* What is required
Before you return the entries below, strip out the pictures and keep all else exact.

[[ Record extracts open ]]

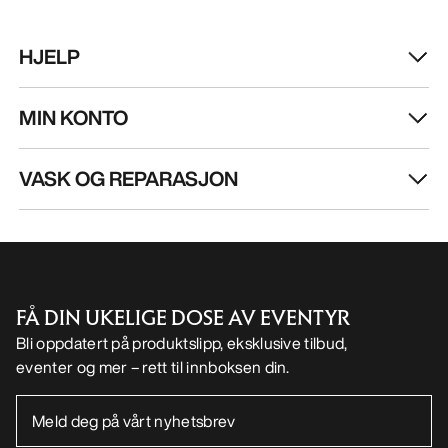
HJELP
MIN KONTO
VASK OG REPARASJON
FÅ DIN UKELIGE DOSE AV EVENTYR
Bli oppdatert på produktslipp, eksklusive tilbud,
eventer og mer – rett til innboksen din.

[[ Record extracts closed ]]

* Exercise answer
HJELP
MIN KONTO
VASK OG REPARASJON
FÅ DIN UKELIGE DOSE AV EVENTYR
Bli oppdatert på produktslipp, eksklusive tilbud,
eventer og mer – rett til innboksen din.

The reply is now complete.